Ce week-end, la famille Bellocq et quelques amis sont partis en balade en Charente, direction Sigogne.
Nous avons voyagé le temps que met une heure et demi à naître puis mourir…
Tous bien passés par Jarnac, la route se mit soudain à devenir callipyge et sinueuse comme danseuse d’orient. Par petites touches et en habiles caresses, elle annonçait toute la douceur d’une terre de Charente, abondante et gironde.

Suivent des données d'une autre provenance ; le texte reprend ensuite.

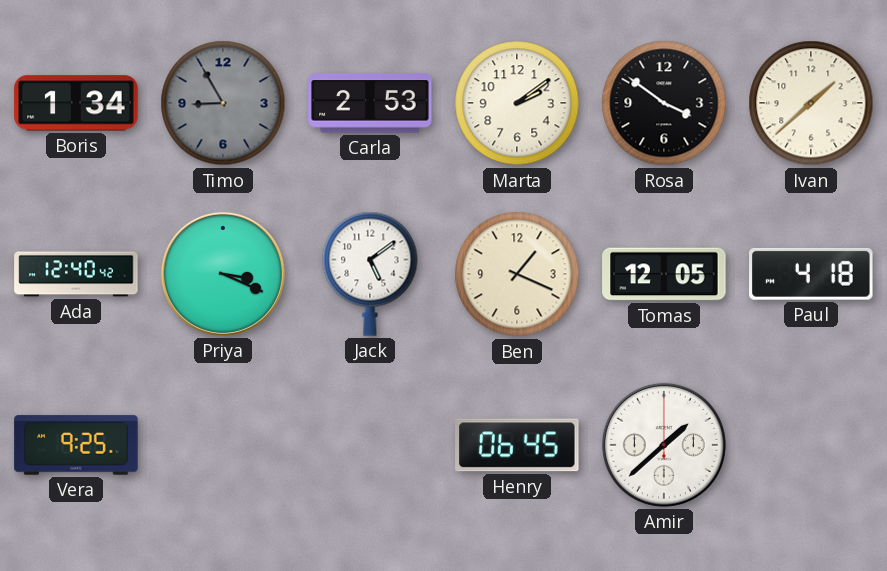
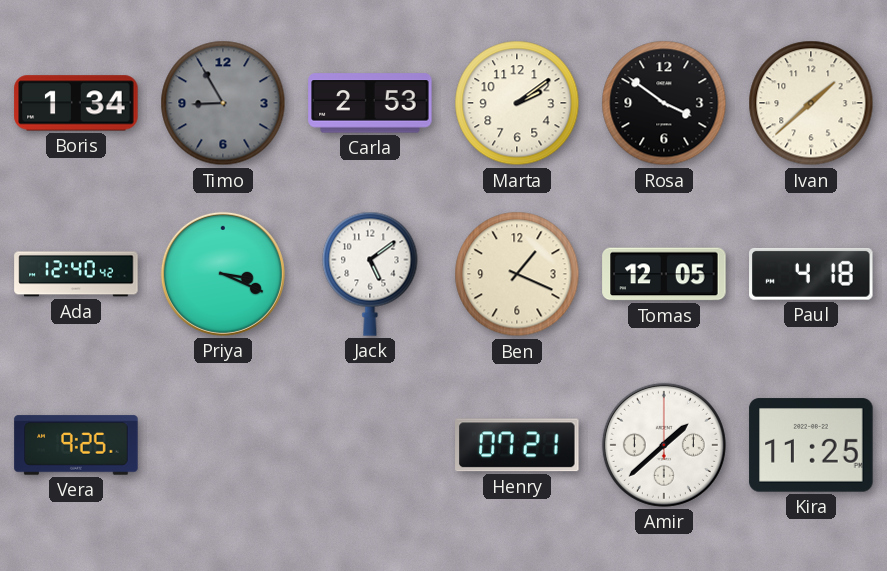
Henry: 06:45 -> 07:21
Kira: none -> 11:25
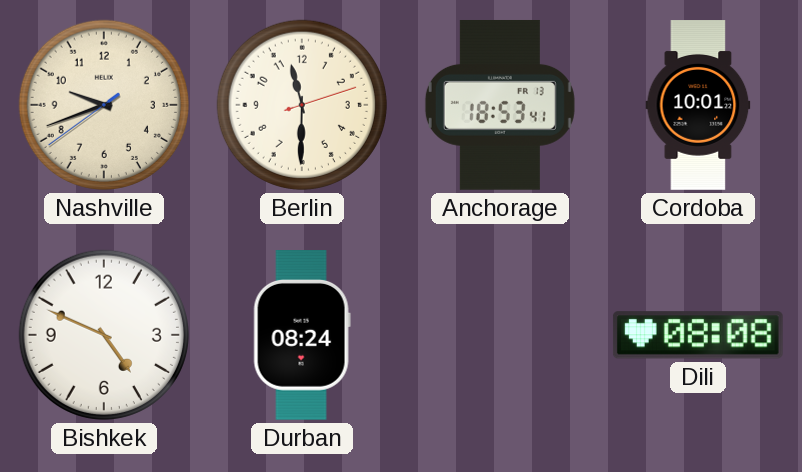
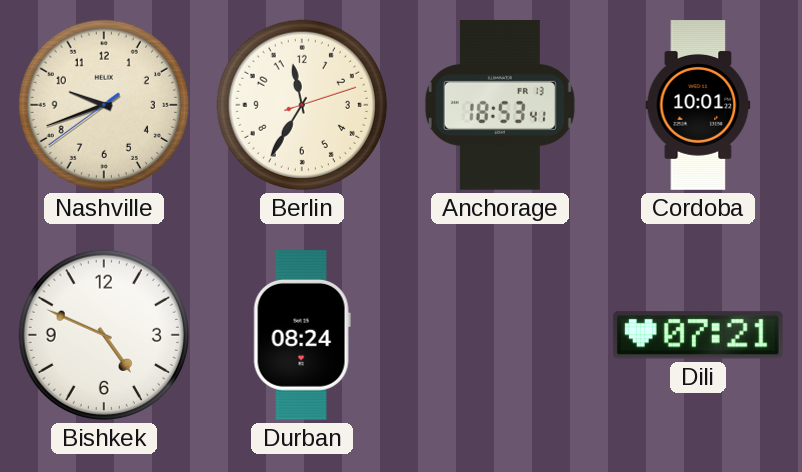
Berlin: 11:30 -> 11:35
Dili: 08:08 -> 07:21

Plus nous avancions, plus nos regards s’habillaient de lumières.
Heureux comme voyageurs, nous reçûmes plus de lueurs que mettrait un été à sonner son avènement.

Ô nous qui dans les villes prétendons être heureux, comme il fut aisé à la nature de venir nous semer en plein cœur. Les nobles ferments d’une campagne joyeuse firent voler en éclats nos prétentieuses fascinations bordelaises.
La végétation, à peine revêtue de ce mystérieux vert tendre, faisait trembler le paysage en tous sens.
« Venez, nous chantait-elle, voyez comme pour vous je dessine des coteaux charmants et comme les lianes de ma vigne donnent pour vous tout le chant de la terre. »
À perte de vue, la vigne, haute, aux lianes fourbues de soleil et de pluie, la vigne qui raconte pour les hommes le miracle de la nature.
Il aura fallu des générations d’hommes et de femmes pour écrire une histoire unique autour d’un breuvage qui porte un message : le cognac.
Derrière chacune de ces bâtisses centenaires du cognaçais, se cache un projet familial.
Ici, avant de distiller, l’on accueille, accompagne, transforme puis assemble tout le fruit du vivant.
Les producteurs de cognac savent qu’ils sont des passeurs, qu’il ne seront pour un temps donné, que la possession d’une terre qui a su bien les choisir.
La vigne dépasse les apparences, elle ne connaît que les profondeurs du terroir et des sentiments.
Elle plonge dans le cœur des hommes qui acceptent de l’apprivoiser.
Comme une amie silencieuse, elle se tient toujours bien près et court pour seul risque, celui de se donner pleinement.

Merci à la famille Roy pour son accueil généreux et lumineux, « La Quantinerie » continuera longtemps de briller dans nos cœurs gentils de rats des villes.

Corinne Bellocq


Paquerite défiant les colosses aux douelles de chêne.